TASK DIRECTIONS:
Make an exact copy of all the entries shown below.
(Beginning of DATA FOR THE TASK)
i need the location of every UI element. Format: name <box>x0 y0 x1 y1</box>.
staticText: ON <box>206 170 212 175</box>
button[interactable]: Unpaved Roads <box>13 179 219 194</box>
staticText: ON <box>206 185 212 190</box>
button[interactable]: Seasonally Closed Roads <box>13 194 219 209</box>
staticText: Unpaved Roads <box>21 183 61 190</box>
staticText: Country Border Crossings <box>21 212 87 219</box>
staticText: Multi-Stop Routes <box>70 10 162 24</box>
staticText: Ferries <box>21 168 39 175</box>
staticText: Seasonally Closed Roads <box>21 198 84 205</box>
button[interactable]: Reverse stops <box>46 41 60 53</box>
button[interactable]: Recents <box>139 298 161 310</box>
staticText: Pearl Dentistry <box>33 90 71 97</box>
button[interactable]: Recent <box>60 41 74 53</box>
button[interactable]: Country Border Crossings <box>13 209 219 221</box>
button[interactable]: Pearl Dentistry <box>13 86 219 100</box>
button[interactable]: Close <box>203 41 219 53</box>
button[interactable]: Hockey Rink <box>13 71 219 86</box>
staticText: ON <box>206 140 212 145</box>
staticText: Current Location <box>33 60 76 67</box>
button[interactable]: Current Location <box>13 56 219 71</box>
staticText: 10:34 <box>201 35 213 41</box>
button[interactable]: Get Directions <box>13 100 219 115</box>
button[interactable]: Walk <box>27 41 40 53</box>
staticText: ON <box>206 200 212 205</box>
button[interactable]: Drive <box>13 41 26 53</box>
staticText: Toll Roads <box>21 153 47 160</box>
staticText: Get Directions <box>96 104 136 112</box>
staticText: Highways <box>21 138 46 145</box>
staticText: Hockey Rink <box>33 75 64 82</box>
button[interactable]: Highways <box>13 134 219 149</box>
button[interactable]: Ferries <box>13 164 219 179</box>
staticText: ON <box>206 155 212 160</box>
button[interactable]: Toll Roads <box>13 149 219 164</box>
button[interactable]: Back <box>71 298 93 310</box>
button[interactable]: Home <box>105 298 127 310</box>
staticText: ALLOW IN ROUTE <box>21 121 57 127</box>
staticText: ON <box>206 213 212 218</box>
(End of DATA FOR THE TASK)
EXERCISE ANSWER:
i need the location of every UI element. Format: name <box>x0 y0 x1 y1</box>.
staticText: ON <box>206 170 212 175</box>
button[interactable]: Unpaved Roads <box>13 179 219 194</box>
staticText: ON <box>206 185 212 190</box>
button[interactable]: Seasonally Closed Roads <box>13 194 219 209</box>
staticText: Unpaved Roads <box>21 183 61 190</box>
staticText: Country Border Crossings <box>21 212 87 219</box>
staticText: Multi-Stop Routes <box>70 10 162 24</box>
staticText: Ferries <box>21 168 39 175</box>
staticText: Seasonally Closed Roads <box>21 198 84 205</box>
button[interactable]: Reverse stops <box>46 41 60 53</box>
button[interactable]: Recents <box>139 298 161 310</box>
staticText: Pearl Dentistry <box>33 90 71 97</box>
button[interactable]: Recent <box>60 41 74 53</box>
button[interactable]: Country Border Crossings <box>13 209 219 221</box>
button[interactable]: Pearl Dentistry <box>13 86 219 100</box>
button[interactable]: Close <box>203 41 219 53</box>
button[interactable]: Hockey Rink <box>13 71 219 86</box>
staticText: ON <box>206 140 212 145</box>
staticText: Current Location <box>33 60 76 67</box>
button[interactable]: Current Location <box>13 56 219 71</box>
staticText: 10:34 <box>201 35 213 41</box>
button[interactable]: Get Directions <box>13 100 219 115</box>
button[interactable]: Walk <box>27 41 40 53</box>
staticText: ON <box>206 200 212 205</box>
button[interactable]: Drive <box>13 41 26 53</box>
staticText: Toll Roads <box>21 153 47 160</box>
staticText: Get Directions <box>96 104 136 112</box>
staticText: Highways <box>21 138 46 145</box>
staticText: Hockey Rink <box>33 75 64 82</box>
button[interactable]: Highways <box>13 134 219 149</box>
button[interactable]: Ferries <box>13 164 219 179</box>
staticText: ON <box>206 155 212 160</box>
button[interactable]: Toll Roads <box>13 149 219 164</box>
button[interactable]: Back <box>71 298 93 310</box>
button[interactable]: Home <box>105 298 127 310</box>
staticText: ALLOW IN ROUTE <box>21 121 57 127</box>
staticText: ON <box>206 213 212 218</box>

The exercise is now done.